Ubuntu 16.04 and – I assume – other recent operating systems are still using single-thread version of file & data compression utilities such as bzip2 or gzip by default, but I’ve recently learned that compatible multi-threaded compression tools such as lbzip2, pigz or pixz have been around for a while, and you can replace the default tools by them for much faster compression and decompression on multi-core systems. This post led to further discussion about Facebook’s Zstandard 1.0 promising both smaller and faster data compression speed. The implementation is open source, released under a BSD license, and offers both zstd single threaded tool, and pzstd multi-threaded tool. So we all started to do own little tests and were impressed by the results.
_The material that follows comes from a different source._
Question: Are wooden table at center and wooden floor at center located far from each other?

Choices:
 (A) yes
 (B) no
Some concerns were raised about patents, and development is still work-in-progess with a few bugs here and there including pzstd segfaulting on ARM.
Zlib has 9 levels of compression, while Zstd has 19, so Facebook has tested all compression levels and their speed, and drawn the chart above comparing compression speed to compression ratio for all test points, and Zstd is clearly superior to zlib here.
They’ve also compared compression and decompression performance and aspect ratio for various other competing fast algorithms using lzbench to perform this from memory to prevent I/O bottleneck from storage devices.
|zstd 1.0.0 -1||2.877||330||940|
|zlib 1.2.8 -1||2.730||95||360|
|brotli 0.4 -0||2.708||320||375|
Again everything is a comprise, but Zstd is faster than algorithms with similar compression ratio, and has a higher compression ratio than faster algorithm.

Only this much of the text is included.